Former Toledo Mayor Carty Finkbeiner successfully challenged the Census Bureau’s population estimate and got the agency to put the city’s 2007 estimate at 316,851 people, which was greater than the official 2000 count of 313,782.
He initiated the challenge after the Census Bureau listed Toledo’s 2007 population estimate at 295,029, which was down 0.9 percent from the 2006 estimate of 297,806.
The challengers trying to unseat Mayor Bell this year pounced on the new Census figures as a reason to change leadership.
“This is exactly why I am running for mayor,” said Councilman Joe McNamara. “The numbers are going down because of unemployment, which was still 8.4 percent in April. We need a better handle on crime, neighborhood police stations, and we need to preserve the vibrancy of our neighborhoods and housing stocks.”
Councilman D. Michael Collins, also a mayoral candidate, said the exodus from Toledo is related to “lack of public confidence” in safety.
“We are a city today that has fewer police officers than when Mayor Bell took office,” Mr. Collins said. “We have the fewest per capita police officers of any city in the state of Ohio. Public safety cannot be ignored in terms of determining where Toledo is going.”
Lucas County Auditor Anita Lopez said she would also focus on jobs and neighborhoods.
“If we don’t get a mayor who addresses these issues, our population will continue to decrease,” Ms. Lopez said. “I am the candidate and will be the mayor who generates an environment for jobs and economic development with results. I am the candidate who will create safe and strong neighborhoods.”
Mr. Bell said that crime is down 24 percent year to date and that Toledo’s unemployment rate was 13.8 percent in January, 2010, when he took office versus 8.4 percent in April.
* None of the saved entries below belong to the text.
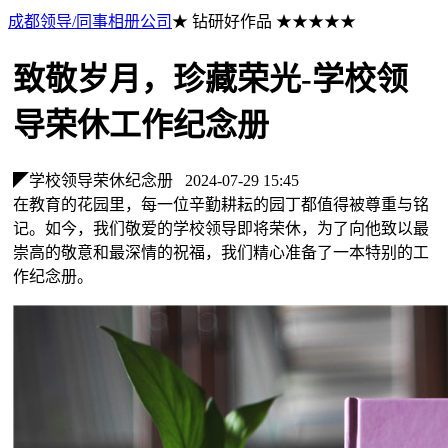
成都领导/同事相册公司
★ 钻研好作品 ★★★★★
致敬岁月，珍藏荣光-学校领
导荣休工作纪念册
◤学校领导荣休纪念册
2024-07-29 15:45
在教育的花园里，每一位辛勤耕耘的园丁都值得被尊重与铭
记。如今，我们敬爱的学校领导即将荣休，为了向他致以最
崇高的敬意和最深情的祝福，我们精心准备了一本特别的工
作纪念册。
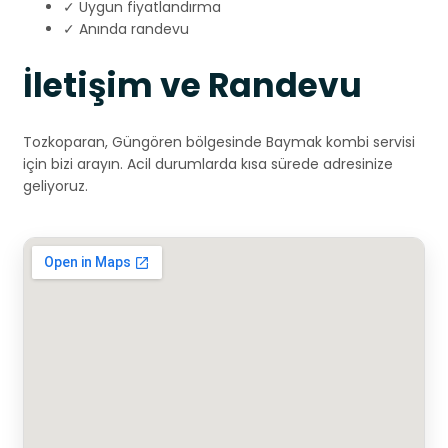
✓ Uygun fiyatlandırma
✓ Anında randevu
İletişim ve Randevu
Tozkoparan, Güngören bölgesinde Baymak kombi servisi
için bizi arayın. Acil durumlarda kısa sürede adresinize
geliyoruz.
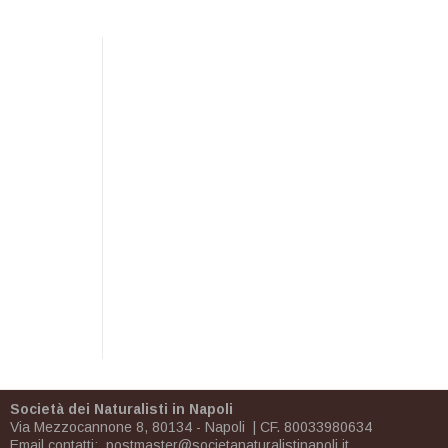
Società dei Naturalisti in Napoli
Via Mezzocannone 8, 80134 - Napoli | CF. 80033980634
Email contatti:
postmaster@societanaturalistinapoli.it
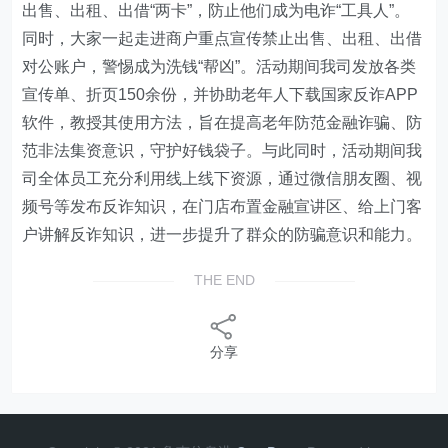
出售、出租、出借“两卡”，防止他们成为电诈“工具人”。
同时，大家一起走进商户重点宣传禁止出售、出租、出借
对公账户，警惕成为洗钱“帮凶”。活动期间我司发放各类
宣传单、折页150余份，并协助老年人下载国家反诈APP
软件，教授其使用方法，旨在提高老年防范金融诈骗、防
范非法集资意识，守护好钱袋子。与此同时，活动期间我
司全体员工充分利用线上线下资源，通过微信朋友圈、视
频号等发布反诈知识，在门店布置金融宣讲区、给上门客
户讲解反诈知识，进一步提升了群众的防骗意识和能力。
THE END
分享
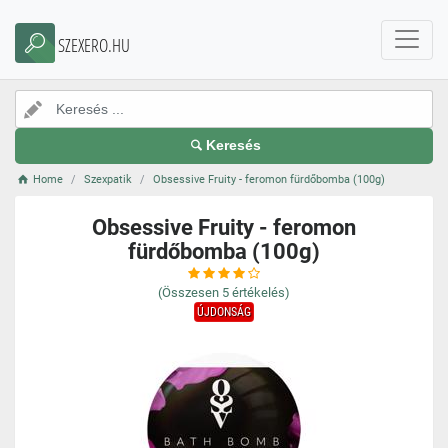
SZEXERO.HU
Keresés
Home
Szexpatik
Obsessive Fruity - feromon fürdőbomba (100g)
Obsessive Fruity - feromon
fürdőbomba (100g)
(Összesen
5
értékelés)
ÚJDONSÁG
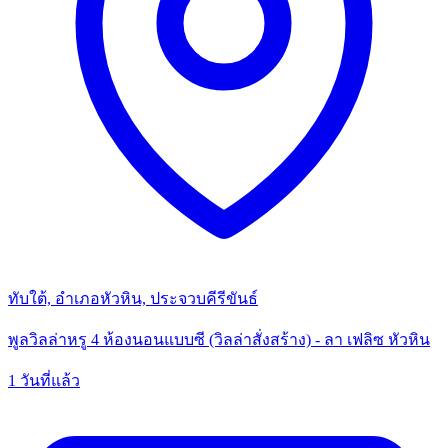
ทับใต้, อำเภอหัวหิน, ประจวบคีรีขันธ์
พูลวิลล่าหรู 4 ห้องนอนแบบซี (วิลล่าสั่งสร้าง) - ลา เฟลิซ หัวหิน
1 วันที่แล้ว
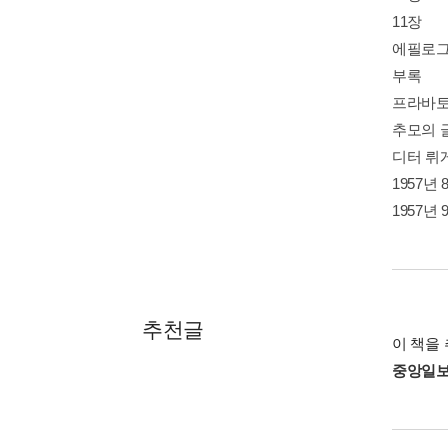
11장
에필로
부록
프라바토
추모의 글
디터 뤼
1957
1957
추천글
이 책을 
중앙일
Elsewhere in the nation, eight out of the 15 fastest-growing large U.S. cities were in Texas, according to the Census data. San Marcos, Texas, between Austin and San Antonio, had the highest rate of growth among all U.S. cities and towns with at least 50,000 people. Its population increased 4.9 percent between 2011 and 2012. New York, the nation’s largest city with 8.3 million residents in 2012, topped the top-15 list and was the only city among the top 15 outside the South or West. It added 67,058 people over the year.
Staff writer Ignazio Messina contributed to this report.